> **Requirement**
Whenever a line in this data holds the word "been", report that line in full.

> **Supplied information**
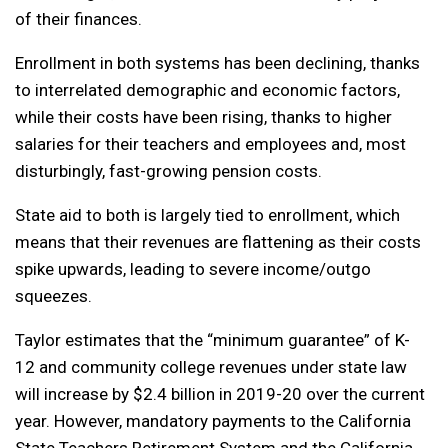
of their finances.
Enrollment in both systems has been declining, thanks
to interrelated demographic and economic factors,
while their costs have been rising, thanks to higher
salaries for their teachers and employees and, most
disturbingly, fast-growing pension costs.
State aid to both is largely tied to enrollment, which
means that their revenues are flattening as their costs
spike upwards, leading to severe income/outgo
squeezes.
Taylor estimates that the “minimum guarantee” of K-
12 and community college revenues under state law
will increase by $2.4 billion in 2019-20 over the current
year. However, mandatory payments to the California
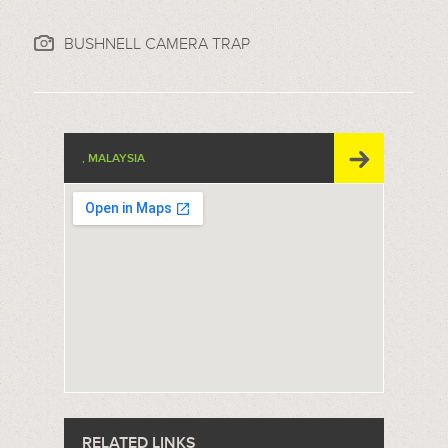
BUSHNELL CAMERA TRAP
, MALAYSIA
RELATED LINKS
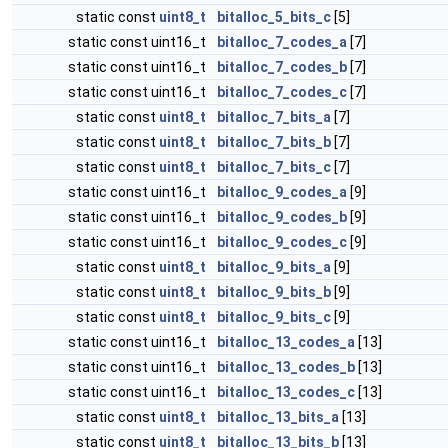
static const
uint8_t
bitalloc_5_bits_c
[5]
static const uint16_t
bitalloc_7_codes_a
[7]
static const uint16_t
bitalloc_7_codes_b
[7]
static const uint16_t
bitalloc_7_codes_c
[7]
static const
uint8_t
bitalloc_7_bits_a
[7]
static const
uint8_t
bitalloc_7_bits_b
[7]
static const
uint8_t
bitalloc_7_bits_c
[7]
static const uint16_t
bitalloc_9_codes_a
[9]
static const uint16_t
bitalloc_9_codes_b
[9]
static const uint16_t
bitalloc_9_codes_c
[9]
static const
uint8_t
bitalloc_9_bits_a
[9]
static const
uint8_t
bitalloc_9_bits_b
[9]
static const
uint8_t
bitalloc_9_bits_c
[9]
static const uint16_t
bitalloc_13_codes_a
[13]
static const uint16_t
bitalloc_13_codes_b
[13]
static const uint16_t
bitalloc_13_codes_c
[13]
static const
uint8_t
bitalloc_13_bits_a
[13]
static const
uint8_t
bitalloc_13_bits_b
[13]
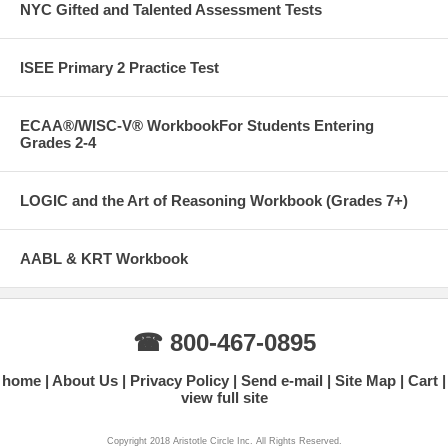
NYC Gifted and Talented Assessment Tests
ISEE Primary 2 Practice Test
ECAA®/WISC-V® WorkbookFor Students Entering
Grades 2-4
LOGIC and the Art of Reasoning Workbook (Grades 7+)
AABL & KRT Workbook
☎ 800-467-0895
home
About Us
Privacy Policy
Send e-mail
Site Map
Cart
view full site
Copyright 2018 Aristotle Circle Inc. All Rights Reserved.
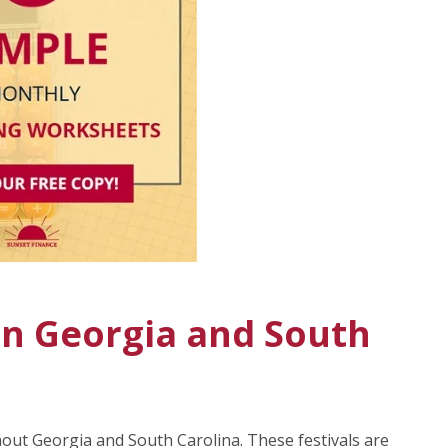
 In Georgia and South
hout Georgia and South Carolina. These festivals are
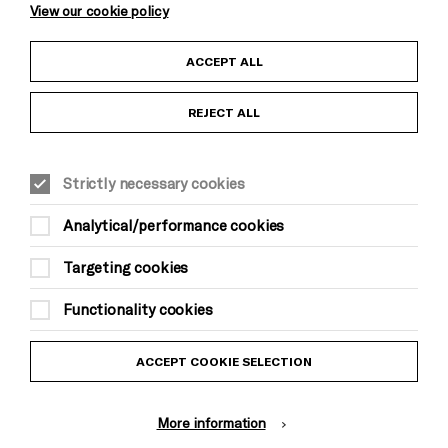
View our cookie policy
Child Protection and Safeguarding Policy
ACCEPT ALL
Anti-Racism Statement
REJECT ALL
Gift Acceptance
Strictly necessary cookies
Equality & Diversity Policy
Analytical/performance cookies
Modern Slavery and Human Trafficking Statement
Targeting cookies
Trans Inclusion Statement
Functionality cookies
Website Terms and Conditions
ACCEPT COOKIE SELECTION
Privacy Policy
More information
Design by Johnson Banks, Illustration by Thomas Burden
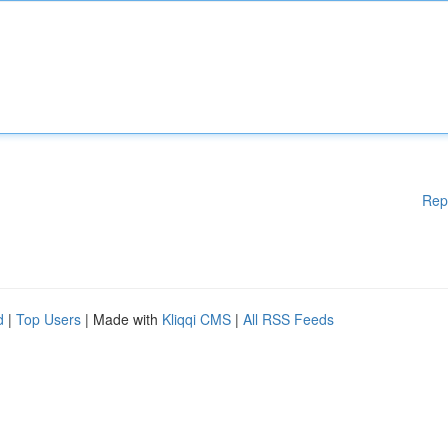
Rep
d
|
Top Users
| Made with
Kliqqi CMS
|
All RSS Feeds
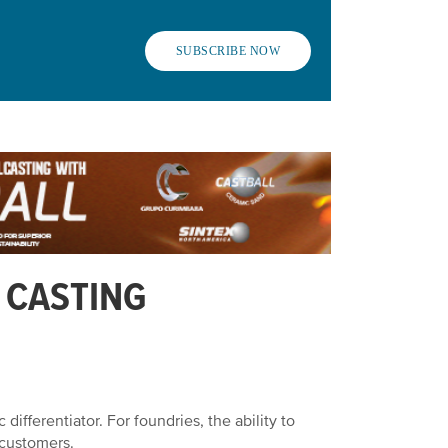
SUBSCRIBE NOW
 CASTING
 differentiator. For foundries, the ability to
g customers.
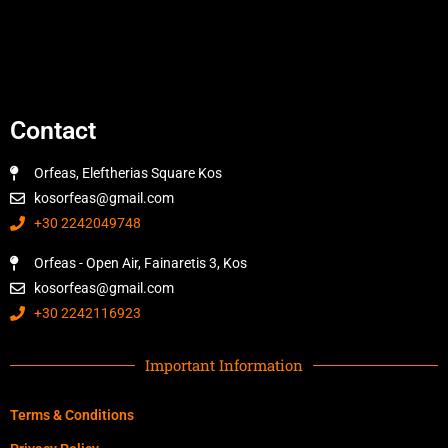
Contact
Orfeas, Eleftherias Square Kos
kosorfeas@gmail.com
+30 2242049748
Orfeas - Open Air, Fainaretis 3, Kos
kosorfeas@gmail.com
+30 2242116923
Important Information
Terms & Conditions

> **Solution to the problem**
Enrollment in both systems has been declining, thanks
while their costs have been rising, thanks to higher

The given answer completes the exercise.